Maurice Gerard Moynihan (14 December 1902 – 21 August 1999) was an Irish economist and civil servant who served as the Governor of the Central Bank of Ireland from 1960 to 1969. He was also a co-drafter of the 1937 Constitution of Ireland, Secretary of the Government of the Irish Free State in 1937 and Knight Commander of the Papal Order of St. Gregory the Great in 1959.

==Career==
Moynihan began his civil service career working in the Department of Finance in 1925, and his talent was quickly recognised by Minister for Finance Ernest Blythe. He was promoted to become Private Secretary to the Taoiseach, Éamon de Valera in 1932. He was appointed Secretary of the Department of the Taoiseach, and Secretary to the Government in 1937, in which post he served until 1960. In 1960, he was appointed as Governor of the Central Bank of Ireland, having been a Service Director thereof from 1953 to 1960. He was one of the "architects" of the 1937 Constitution of Ireland.

==Influence and legacy==
He is acknowledged to have played a "central, constructive role in the coordination of government policy generally", and "his contribution to the development of the State was significant and enduring... matched only by his modesty and courteous manner" in the early formative years of the newly independent Irish Free State and later Ireland.

==Honours and tributes==
He was conferred with an honorary Doctorate in Economic Science by the National University of Ireland in 1955, and was invested as a Knight Commander of the Papal Order of St. Gregory the Great in 1959.

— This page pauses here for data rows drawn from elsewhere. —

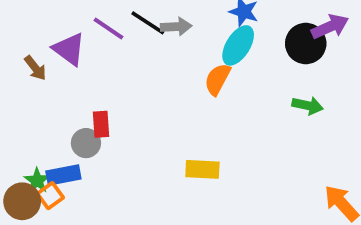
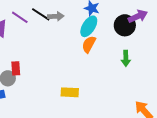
orange semicircle: (217, 79) -> (89, 44), moved
green arrow: (308, 105) -> (126, 58), turned 77

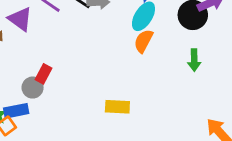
red rectangle: (16, 68) -> (44, 74), turned 32

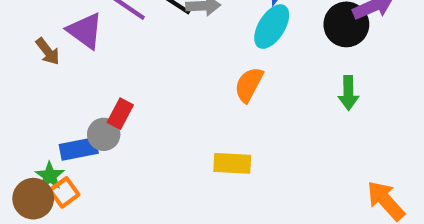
orange semicircle: (143, 41) -> (249, 85), moved
blue rectangle: (16, 111) -> (79, 149), moved

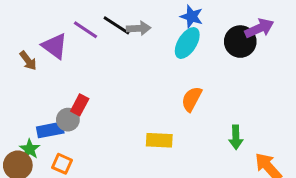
orange semicircle: (249, 85) -> (192, 99), moved
green arrow: (348, 93) -> (236, 137), moved
orange square: (64, 192) -> (62, 164), moved, turned -30

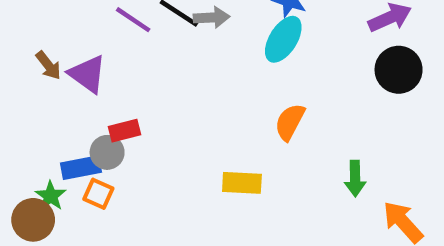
black circle: (240, 42) -> (399, 70), moved
purple triangle: (55, 46) -> (88, 74), moved
red rectangle: (80, 105) -> (124, 131), turned 48
orange square: (62, 164) -> (98, 194), moved

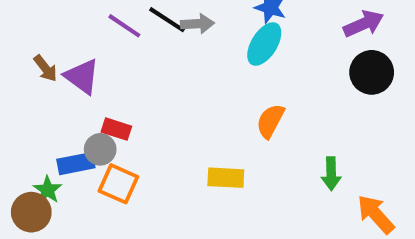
red rectangle: (124, 131) -> (116, 129), turned 32
orange square: (98, 194) -> (118, 184), moved, size x1.4

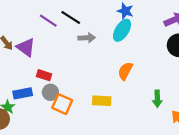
gray arrow: (197, 24) -> (87, 38), moved
gray circle: (100, 149) -> (50, 92), moved
orange square: (118, 184) -> (62, 104), moved

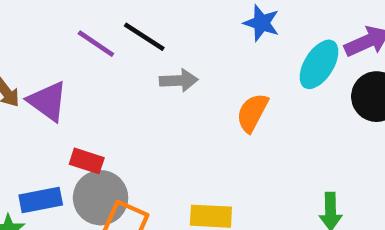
cyan ellipse: (122, 30) -> (319, 64), moved
orange semicircle: (125, 71) -> (252, 113), moved
gray circle: (50, 92) -> (101, 198), size x1.5

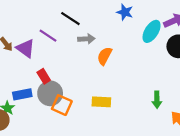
purple line: (96, 44) -> (48, 36), moved
orange semicircle: (252, 113) -> (105, 56), moved
red rectangle: (87, 161) -> (44, 76), turned 40

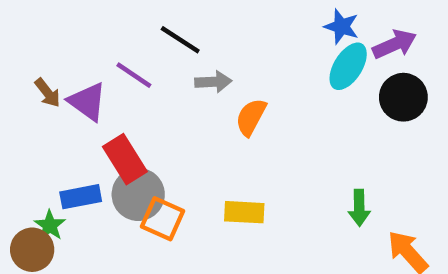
blue star: (125, 12) -> (341, 27), moved
red rectangle: (44, 76) -> (125, 159), size x1.5

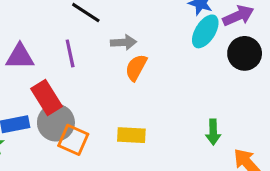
purple line: (134, 75) -> (70, 53), moved, turned 44
gray arrow: (213, 82) -> (124, 42), moved
purple triangle: (87, 102) -> (20, 57), turned -36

On his death, he was acknowledged by Mary McAleese, the president of Ireland, as having served his country "with great distinction and integrity, employing the finest qualities in the public service". He was also described as a "most independent civil servant, respected by politicians and civil servants alike", by Professor Patrick Lynch, prominent economist and former Assistant Secretary of the Government. J.J. Lee, professor of history in Cork, described him as "one of the greatest public servants who ever served the State" and "a man in whom the institutions of the State found an absolutely trustworthy protector". He was "imbued with a profound sense of loyalty and commitment to public service". Echoing Professor Lee, he was considered in the view of the Irish Times "one of the greatest civil servants in the State."

==Publications==
- Currency and Central Banking in Ireland – 1922–1960, by Maurice G. Moynihan, published by the Central Bank and Gill & MacMillan, Dublin, 1975.
- Speeches and Statements by Eamon de Valera – 1917–1973, by Maurice G. Moynihan, Gill & MacMillan, Dublin, 1980.